The Backwards Compatibility Revival
There was a time, close to the announcement of the Xbox One, when the idea of backwards compatibility was something Microsoft scoffed at. Then-Xbox boss Don Mattrick famously said that Microsoft had a machine for people who wanted backward compatibility: the Xbox 360. But soon after the release of the Xbox One, the company changed its tune on the issue.
Today, the Xbox One has a surprisingly robust backward compatibility library of both Xbox 360 and original Xbox games. Not every game works, unfortunately, because Microsoft had to use software emulation to get its old games to run on the Xbox One. But a lot of them do, which is impressive–especially given that the PS4 has no such backward compatibility offering at all. Microsoft has also improved many of its backward-compatible games by leveraging the greater power of the Xbox One X version of the console, improving resolution, textures, and colors in some cases. The ability to play old games across multiple generations is a major boon for the Xbox One and works surprisingly well, making it one of the console’s best features.

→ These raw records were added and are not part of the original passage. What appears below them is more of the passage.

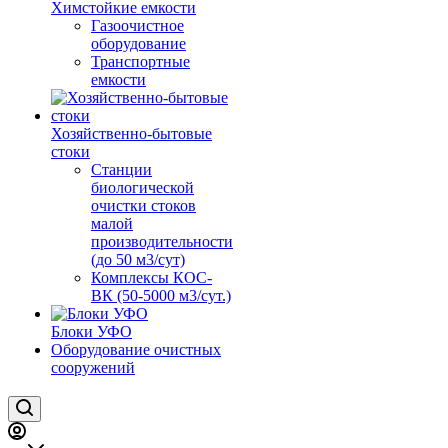
Химстойкие емкости
Газоочистное
оборудование
Транспортные
емкости
Хозяйственно-бытовые
стоки
Станции
биологической
очистки стоков
малой
производительности
(до 50 м3/сут)
Комплексы КОС-
ВК (50-5000 м3/сут.)
Блоки УФО
Оборудование очистных
сооружений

In fact, thanks to its success on Xbox One, backward compatibility has become part of the Xbox identity going into the next generation, with the Xbox Series X and S featuring backward compatibility with games across all three past generations of Xbox. Though it wasn’t initially in the cards for the Xbox One, backward compatibility is an example of how the console’s changing identity, and Microsoft’s changing focus, created successes as well as failures that weren’t obvious when it was first announced. In the end, it’s an example of how much the Xbox One has changed–it might have abandoned some of the elements Microsoft thought was the future, like the Kinect, but it has embraced other things Xbox fans loved from the past.